Naquela madrugada Samuel despertou com batidas suaves na porta do quarto e antes que pudesse fazer qualquer coisa ouviu a voz rouca de Toni ecoar no quarto.
— Entra Lucas.
Ouviu a porta abrir e fechar, achou estranha a visita noturna do menor, mas continuou quieto, tentando voltar a dormir apesar do calor que fazia ali.
— Toni... posso dormi contigo? — ouviu a voz infantil cheia de receio, certamente com medo da recusa.
— Sabe que pode maninho. Por que bateu na porta?
Samuel ouviu o barulho da cama ranger e panos, Lucas devia estar se espremendo na cama de solteiro do irmão.
— Por que o moço tá dormindo aqui contigo.
A resposta despertou seu interesse na conversa mal sussurrada.
— E daí?
— Tu sempre disse para eu bater antes de entrar quando o tio César tá aqui.
— Mas não é a mesma coisa. Agora vai dormir.
— Eu sonhei com ele de novo... Toni... tô com medo.
— Não fica não. Foi só um sonho moleque.
— Mas e se ele aparece de novo, igual da última vez? — a voz infantil estava sobrecarregada de medo e a leve hesitação denunciava o choro que estava sendo preso na marra.
— Mas não vai maninho e se aparecer eu dou um jeito, dorme aí vai.
Apesar da fala rápida e truculenta Toni falava com ternura, fazendo Samuel sorrir silenciosamente. Mesmo que o moreno tenha crescido e estivesse maior e mais forte que Samuel agora, continuava com o mesmo coração mole de sempre.

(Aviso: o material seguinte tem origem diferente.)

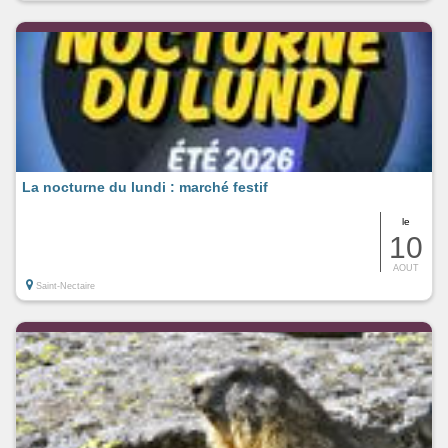
La nocturne du lundi : marché festif
le
10
AOUT
Saint-Nectaire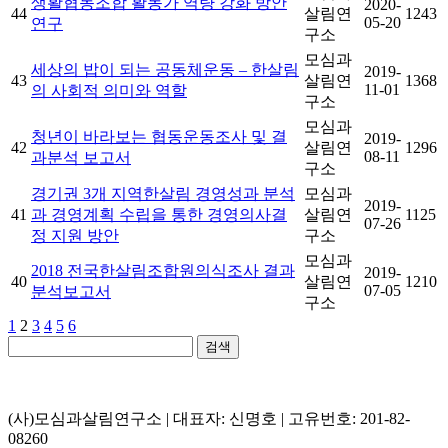
생활협동조합 활동가 역량 강화 방안
2020-
44
살림연
1243
05-20
연구
구소
모심과
세상의 밥이 되는 공동체운동 – 한살림
2019-
43
살림연
1368
11-01
의 사회적 의미와 역할
구소
모심과
청년이 바라보는 협동운동조사 및 결
2019-
42
살림연
1296
08-11
과분석 보고서
구소
경기권 3개 지역한살림 경영성과 분석
모심과
2019-
41
과 경영계획 수립을 통한 경영의사결
살림연
1125
07-26
정 지원 방안
구소
모심과
2018 전국한살림조합원의식조사 결과
2019-
40
살림연
1210
07-05
분석보고서
구소
1
2
3
4
5
6
검색
(사)모심과살림연구소 | 대표자: 신명호 | 고유번호: 201-82-
08260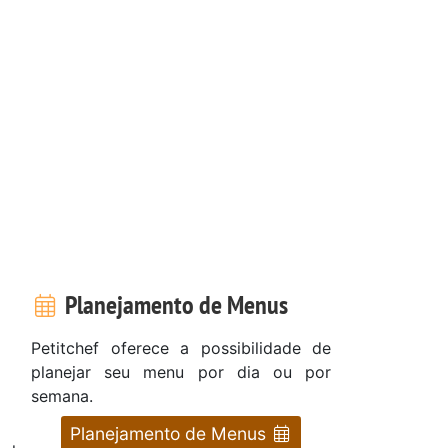
Planejamento de Menus
Petitchef oferece a possibilidade de
planejar seu menu por dia ou por
semana.
Planejamento de Menus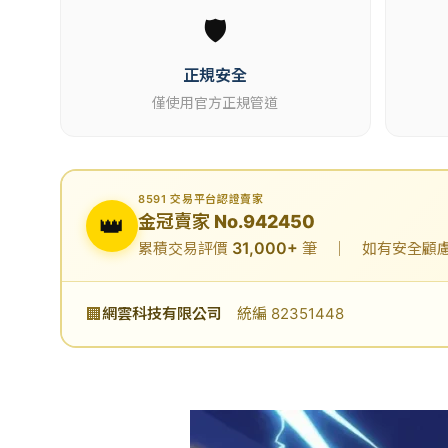
🛡️
正規安全
僅使用官方正規管道
8591 交易平台認證賣家
👑
金冠賣家 No.942450
31,000+
累積交易評價
筆 ｜ 如有安全顧慮可
🏢
網雲科技有限公司
統編 82351448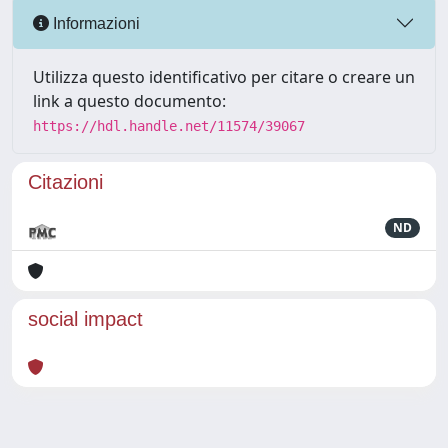
Informazioni
Utilizza questo identificativo per citare o creare un
link a questo documento:
https://hdl.handle.net/11574/39067
Citazioni
ND
social impact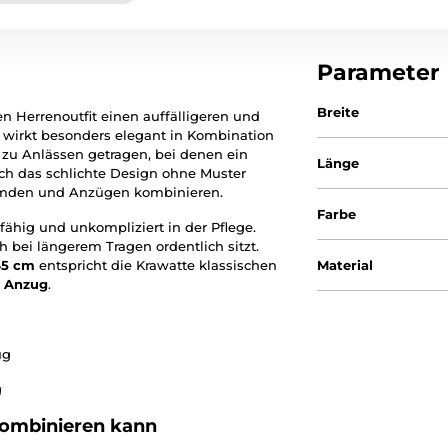
Parameter
Breite
n Herrenoutfit einen auffälligeren und
n wirkt besonders elegant in Kombination
zu Anlässen getragen, bei denen ein
Länge
urch das schlichte Design ohne Muster
Hemden und Anzügen kombinieren.
Farbe
erfähig und unkompliziert in der Pflege.
h bei längerem Tragen ordentlich sitzt.
45 cm
entspricht die Krawatte klassischen
Material
r
Anzug
.
ug
g
ombinieren kann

Logo o silêncio tomou conta do quarto outra vez, mas Samuel continuou desperto, o calor era quase insuportável, agora finalmente entendia porque Toni estava quase pelado. Tinha esquecido como o quarto dele era quente. Quando acordou já passava das nove da manhã, a luz do sol entrava pelas frestas da janela de madeira, jogando uma luz bruxuleante no quarto. Ainda deitado esfregou o rosto, tentando acordar de vez, moveu a perna direita apenas para confirmar o que já sabia, seu joelho estava pior do que ontem. Ter ficado tantas horas no carro, sem movimentar a perna prejudicou sua articulação.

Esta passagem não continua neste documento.